There is something about a  person, or a group of people going on a Quest that makes for great stories. Right from Jason and the Argonauts, Iliad, odyssey or Epic of Gilgamesh,… ; tales of Perilous journeys involving lengthy search for something (or someone) precious has fascinated humanity. So its not surprising that the same theme has formed the basis of some of our greatest movies. And none come greater than John Ford’s 1956 western classic, The Searchers. Ford is to American cinema (or rather cinema in general what Homer was to literature. Though D.W. Griffith is credited with creating the syntax of cinematic art, Ford was no less relevant in developing the cinematic medium. From the silent movies to the talkies; Black &White to color ; Academy ratio to widescreen, Ford was at the forefront of shaping and taking the art form forward; with movies ranging from solid works of a highly capable craftsman to downright masterpieces of an uncompromising visionary. Ford wielded a huge influence on his contemporaries – giants like Orson Welles, Kurosawa, David Lean- as well as those who came after him, even the ones who started working long after his death.

John Ford  played a major role  in the evolution of the Western genre. Though westerns have been around since the inception of cinema, It was Ford who nurtured it to respectability . He was instrumental in turning Western into the most prolific genre of American cinema; to the point that he even identified himself as solely as a maker of Westerns. In a very famous incident that happened at a stormy Director’s Guild meeting, he stood up to speak, identifying himself as “I am John Ford and i make Westerns”. By the time he made The Searchers, he was already the pre- eminent filmmaker in America- with a huge body of work covering almost all genres. He was also the most decorated, having won four Oscars for  Directing. Stagecoach(1939) was his first Talkie  western, and the film made John Wayne into a star. Since then, Wayne has been a regular collaborator of Ford . Post-Stagecoach, they would make the famed Western ‘cavalry‘ trilogy as well as non Westerns like The Quiet Man. The Searchers would be both a grand culmination as well as a brave  subversion of the western myths that Ford and Wayne had propagated up until that time through their movies.

 

Ethan Edwards (John Wayne) and Comanche chief Scar aka cicatrix (Henry Brandon) are the two main characters of The Searchers; who  among them is the protagonist and who is the antagonist depends upon whose point of view you are looking from. They belong to different races and different civilizations, but they are almost mirror images of each other.. For each, the other is the invader. For Scar, Ethan represents the White race that has invaded his land and killed his children. The atrocities he suffered is visible from the scar on his face. In revenge he goes about destroying as many members of the white race he possibly can. Unlike the Comanche chief, Ethan’s scars are emotional than physical.  For Ethan, Scar has not only invaded his homestead , but also sexually invaded his nieces and perhaps even his sister in law – who was his lover.
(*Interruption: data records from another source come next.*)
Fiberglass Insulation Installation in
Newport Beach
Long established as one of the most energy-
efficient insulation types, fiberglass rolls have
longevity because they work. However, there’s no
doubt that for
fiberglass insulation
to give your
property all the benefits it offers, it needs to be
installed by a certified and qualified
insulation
Scar has taken away whatever was left of his family. Ethan, who is a virulent racist and quite unhinged to begin with, is now on an obsessive mission of vengeance as well as to rescue his niece, (or so it seems) who was kidnapped by Scar and is now ‘kept’ as his sex slave.
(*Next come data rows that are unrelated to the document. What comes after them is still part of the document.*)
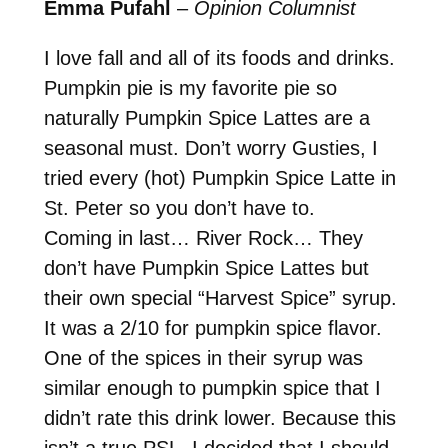
Emma Pufahl
–
Opinion Columnist
I love fall and all of its foods and drinks.
Pumpkin pie is my favorite pie so
naturally Pumpkin Spice Lattes are a
seasonal must. Don’t worry Gusties, I
tried every (hot) Pumpkin Spice Latte in
St. Peter so you don’t have to.
Coming in last… River Rock… They
don’t have Pumpkin Spice Lattes but
their own special “Harvest Spice” syrup.
It was a 2/10 for pumpkin spice flavor.
One of the spices in their syrup was
similar enough to pumpkin spice that I
didn’t rate this drink lower. Because this
isn’t a true PSL, I decided that I should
After a long, tortuous search of almost ten years, Ethan, disguised as a trader, manages to come face to face with Scar. But Scar fully knows who he is and why he has come. Instead of hiding, Scar proudly parades the scalps of Ethan’s family members by the very hand of his niece who is now his wife. This scene fully realizes the mirror image concept of these two characters. Ethan walks up to Scar and stands right in front of him surveying his visage as if he is surveying his own image in a mirror. We see Ethan’s medal now hanging from Scar’s neck. we see his niece now Scar’s wife. They even speak the same words “You speak very good English (Comanche) for a Comanche(White man). Did somebody teach you?” . The battle between these two individuals, with their complex motivations and moral ambiguities, makes for a narrative where the hero is as morally ambiguous as the villain; this is something we do not get o see in a Western, especially a John Ford\John Wayne Western. Like all Ford Westerns, The Searchers is also about the building of the American Nation. It depicts its state in the post civil war period, when it aggressively expanded to the west; killing the natives and taking away their lands. In many ways Ethan Edwards represents America after the civil war: Quite unhinged – after being at war with itself –  and racist towards the natives. Scar represents the Indian nations who are under attack and trying their best to survive by any means possible. We see  amoral acts of violence, tragedies and sacrifices on both sides. At the heart of the film is  Ethan’s (and thereby America’s) fear and intolerance towards miscegenation and contamination of their superior bloodline. Ethan’s quest is to kill his niece Debbie, rather than see her living with the Natives. But in the end , his acceptance of her, after Scar is killed, is a nod to the emergence of a modern, multiracial America.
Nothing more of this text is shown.